AI Engineer (Vision) - Enterprise

San Francisco & Palo Alto, CA

Apply now Apply later

About xAI

xAI’s mission is to create AI systems that can accurately understand the universe and aid humanity in its pursuit of knowledge.

Our team is small, highly motivated, and focused on engineering excellence. This organization is for individuals who appreciate challenging themselves and thrive on curiosity.

We operate with a flat organizational structure. All employees are expected to be hands-on and to contribute directly to the company’s mission. Leadership is given to those who show initiative and consistently deliver excellence. Work ethic and strong prioritization skills are important.

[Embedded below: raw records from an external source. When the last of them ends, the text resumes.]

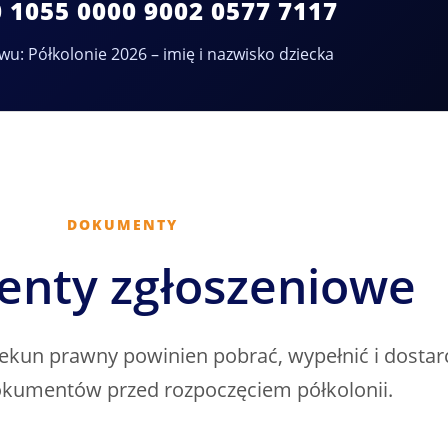
0 1055 0000 9002 0577 7117
wu: Półkolonie 2026 – imię i nazwisko dziecka
DOKUMENTY
nty zgłoszeniowe
piekun prawny powinien pobrać, wypełnić i dosta
umentów przed rozpoczęciem półkolonii.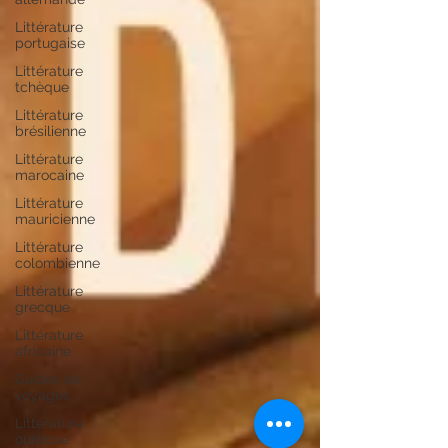
Littérature
portugaise
Littérature
tchèque
Littérature
brésilienne
Littérature
marocaine
Littérature
mauricienne
Littérature
colombienne
Littérature
grecque
Littérature
africaine
Guides de
voyages
Littérature
ourdoue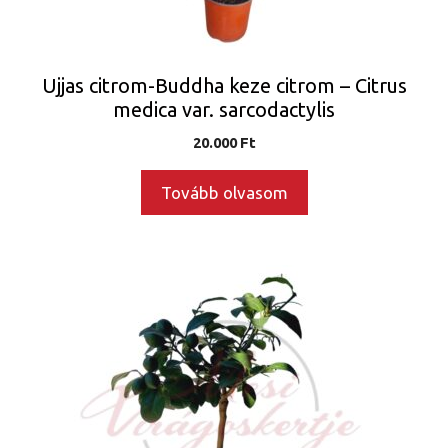
Ujjas citrom-Buddha keze citrom – Citrus
medica var. sarcodactylis
20.000
Ft
Tovább olvasom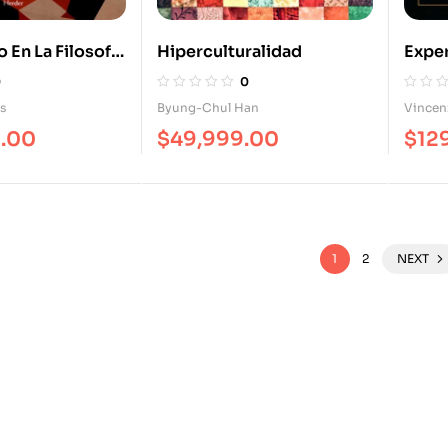
 En La Filosofía
Hiperculturalidad
Exper
ánea De
Inter
0
0
 Derrida
Heid
s
Byung-Chul Han
Vincen
9.00
$
49,999.00
$
12
1
2
NEXT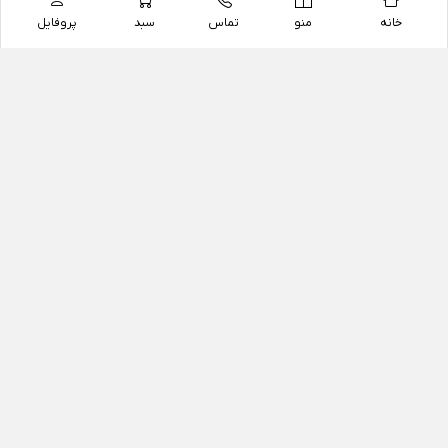
خانه
منو
تماس
سبد
پروفایل
فروشگاه
داروخانه آنلاین دکتر یزدیان
داروخانه آنلاین دکتر یزدیان از سال 1397 فعالیت خود را با
هدف فروش اینترنتی اقلام غیر دارویی شامل محصولات
آرایشی و بهداشتی، مکمل های رژیمی و غذایی، مکمل های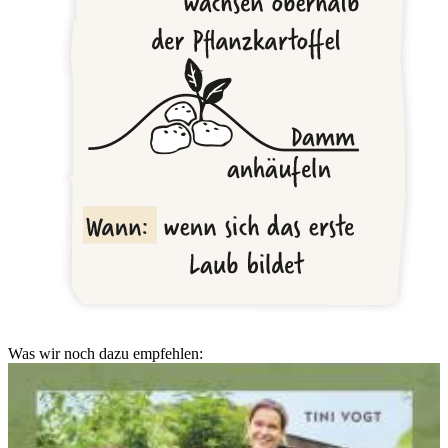
Was wir noch dazu empfehlen: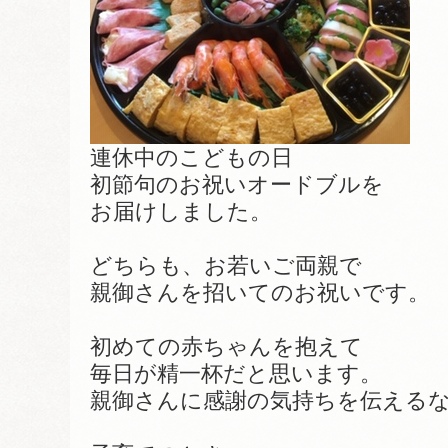
連休中のこどもの日
初節句のお祝いオードブルを
お届けしました。
どちらも、お若いご両親で
親御さんを招いてのお祝いです。
初めての赤ちゃんを抱えて
毎日が精一杯だと思います。
親御さんに感謝の気持ちを伝える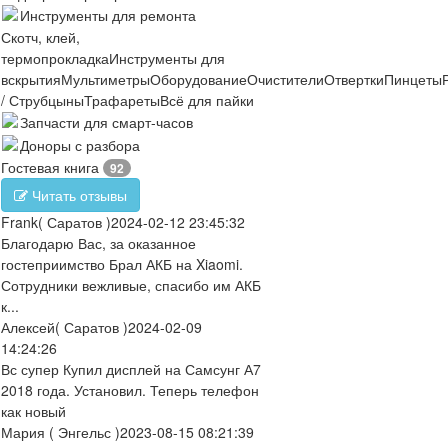
Инструменты для ремонта
Скотч, клей,
термопрокладка
Инструменты для
вскрытия
Мультиметры
Оборудование
Очистители
Отвертки
Пинцеты
/ Струбцыны
Трафареты
Всё для пайки
Запчасти для смарт-часов
Доноры с разбора
Гостевая книга
92
Читать отзывы
Frank
( Саратов )
2024-02-12 23:45:32
Благодарю Вас, за оказанное
гостеприимство Брал АКБ на Xiaomi.
Сотрудники вежливые, спасибо им АКБ
к...
Алексей
( Саратов )
2024-02-09
14:24:26
Вс супер Купил дисплей на Самсунг А7
2018 года. Установил. Теперь телефон
как новый
Мария
( Энгельс )
2023-08-15 08:21:39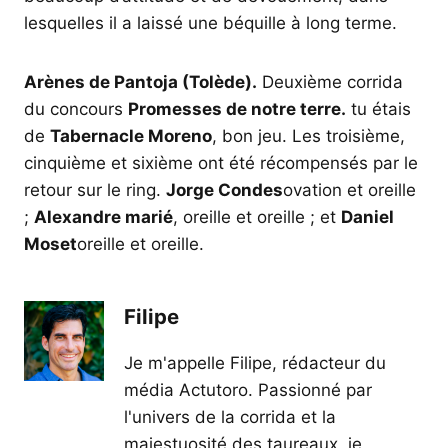
lesquelles il a laissé une béquille à long terme.
Arènes de Pantoja (Tolède).
Deuxième corrida
du concours
Promesses de notre terre.
tu étais
de
Tabernacle Moreno
, bon jeu. Les troisième,
cinquième et sixième ont été récompensés par le
retour sur le ring.
Jorge Condes
ovation et oreille
;
Alexandre marié
, oreille et oreille ; et
Daniel
Moset
oreille et oreille.
Filipe
Je m'appelle Filipe, rédacteur du
média Actutoro. Passionné par
l'univers de la corrida et la
majestuosité des taureaux, je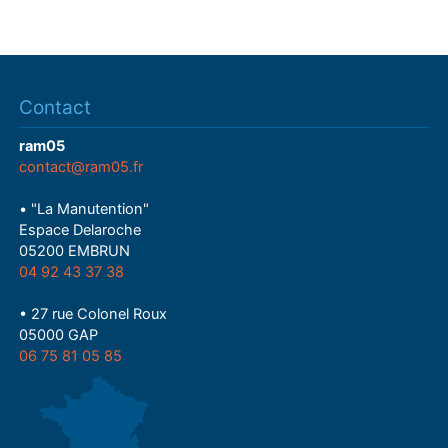
Contact
ram05
contact@ram05.fr
• "La Manutention"
Espace Delaroche
05200 EMBRUN
04 92 43 37 38
• 27 rue Colonel Roux
05000 GAP
06 75 81 05 85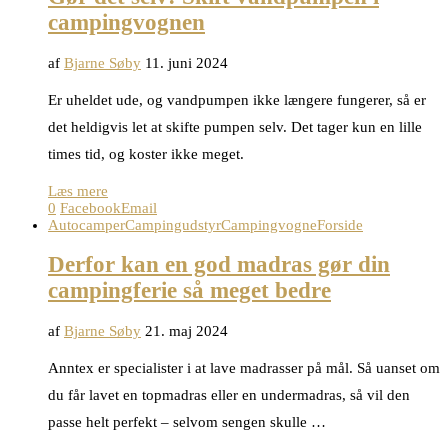
campingvognen
af
Bjarne Søby
11. juni 2024
Er uheldet ude, og vandpumpen ikke længere fungerer, så er
det heldigvis let at skifte pumpen selv. Det tager kun en lille
times tid, og koster ikke meget.
Læs mere
0
Facebook
Email
Autocamper
Campingudstyr
Campingvogne
Forside
Derfor kan en god madras gør din
campingferie så meget bedre
af
Bjarne Søby
21. maj 2024
Anntex er specialister i at lave madrasser på mål. Så uanset om
du får lavet en topmadras eller en undermadras, så vil den
passe helt perfekt – selvom sengen skulle …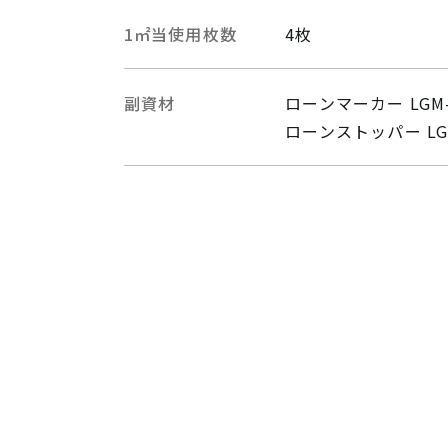
1㎡当使用枚数
4枚
副資材
ローンマーカー LGM-
ローンストッパー LGS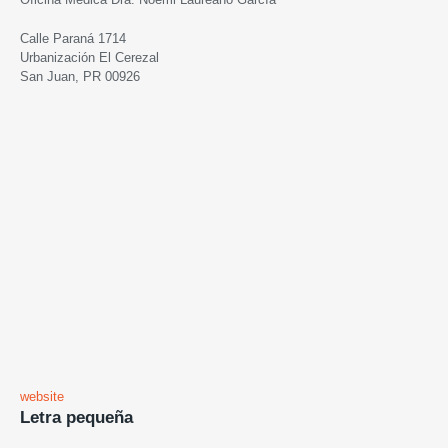
Calle Paraná 1714
Urbanización El Cerezal
San Juan, PR 00926
website
Letra pequeña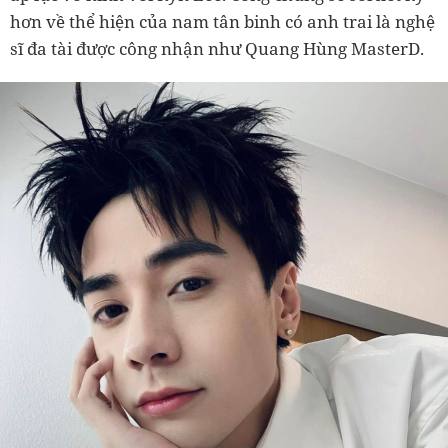
hơn về thể hiện của nam tân binh có anh trai là nghệ
sĩ đa tài được công nhận như Quang Hùng MasterD.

All engineers and researchers are expected to have strong communication skills. They should be able to concisely and accurately share knowledge with their teammates.

About the Role

You will work directly with our enterprise customers, owning the strategy and execution of Vision or Video Understanding integrations. You’ll act as a specialized AI startup CTO, focusing on vision-driven technologies, leading high-stakes projects, and delivering measurable impact. If you excel at combining deep technical expertise with customer-focused innovation, particularly in the Vision domain, we’d love to hear from you. Your day-to-day work may include:

  • Designing and building end-to-end AI solutions, from understanding customer pain points to scoping product specs and deploying VLM-powered vision interfaces.
  • Benchmarking vision models, writing evaluations, or analyzing performance to identify weaknesses in image recognition, object detection, or visual understanding.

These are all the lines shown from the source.